Exercise objective: Set down every line of the data exactly, skipping the pictures.
[[ Input material open ]]
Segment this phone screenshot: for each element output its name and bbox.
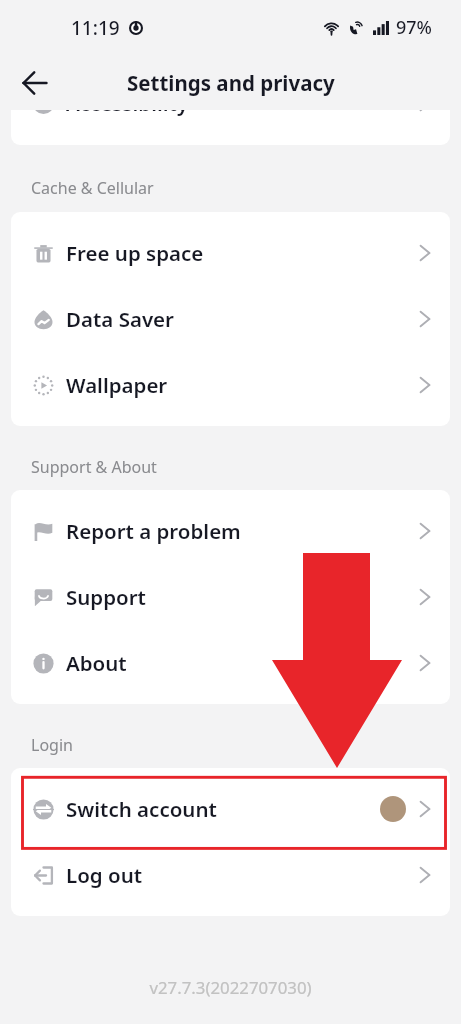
button[interactable]: Wallpaper xyxy=(11,352,450,418)
button[interactable]: Free up space xyxy=(11,220,450,286)
button[interactable]: Support xyxy=(11,564,450,630)
staticText: Report a problem xyxy=(66,517,241,545)
button[interactable]: Report a problem xyxy=(11,498,450,564)
staticText: 11:19 xyxy=(71,15,120,41)
button[interactable]: Data Saver xyxy=(11,286,450,352)
staticText: About xyxy=(66,649,127,677)
staticText: Support & About xyxy=(31,456,157,478)
button[interactable]: Log out xyxy=(11,842,450,908)
button[interactable]: Accessibility xyxy=(11,110,450,136)
staticText: Support xyxy=(66,583,146,611)
staticText: Free up space xyxy=(66,239,204,267)
button[interactable]: About xyxy=(11,630,450,696)
staticText: Wallpaper xyxy=(66,371,168,399)
button[interactable]: Switch account xyxy=(11,776,450,842)
staticText: Accessibility xyxy=(66,110,189,117)
staticText: Switch account xyxy=(66,795,217,823)
staticText: v27.7.3(2022707030) xyxy=(0,976,461,999)
staticText: Log out xyxy=(66,861,143,889)
staticText: Settings and privacy xyxy=(127,69,335,97)
staticText: Data Saver xyxy=(66,305,175,333)
staticText: 97% xyxy=(396,15,432,40)
staticText: Cache & Cellular xyxy=(31,177,154,199)
staticText: Login xyxy=(31,734,73,756)
button[interactable]: Back xyxy=(13,61,57,105)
[[ Input material closed ]]
Finished task:
Segment this phone screenshot: for each element output its name and bbox.
button[interactable]: Wallpaper xyxy=(11,352,450,418)
button[interactable]: Free up space xyxy=(11,220,450,286)
button[interactable]: Support xyxy=(11,564,450,630)
staticText: Report a problem xyxy=(66,517,241,545)
button[interactable]: Report a problem xyxy=(11,498,450,564)
staticText: 11:19 xyxy=(71,15,120,41)
button[interactable]: Data Saver xyxy=(11,286,450,352)
staticText: About xyxy=(66,649,127,677)
staticText: Support & About xyxy=(31,456,157,478)
button[interactable]: Log out xyxy=(11,842,450,908)
button[interactable]: Accessibility xyxy=(11,110,450,136)
staticText: Support xyxy=(66,583,146,611)
staticText: Free up space xyxy=(66,239,204,267)
button[interactable]: About xyxy=(11,630,450,696)
staticText: Wallpaper xyxy=(66,371,168,399)
button[interactable]: Switch account xyxy=(11,776,450,842)
staticText: Accessibility xyxy=(66,110,189,117)
staticText: Switch account xyxy=(66,795,217,823)
staticText: v27.7.3(2022707030) xyxy=(0,976,461,999)
staticText: Log out xyxy=(66,861,143,889)
staticText: Settings and privacy xyxy=(127,69,335,97)
staticText: Data Saver xyxy=(66,305,175,333)
staticText: 97% xyxy=(396,15,432,40)
staticText: Cache & Cellular xyxy=(31,177,154,199)
staticText: Login xyxy=(31,734,73,756)
button[interactable]: Back xyxy=(13,61,57,105)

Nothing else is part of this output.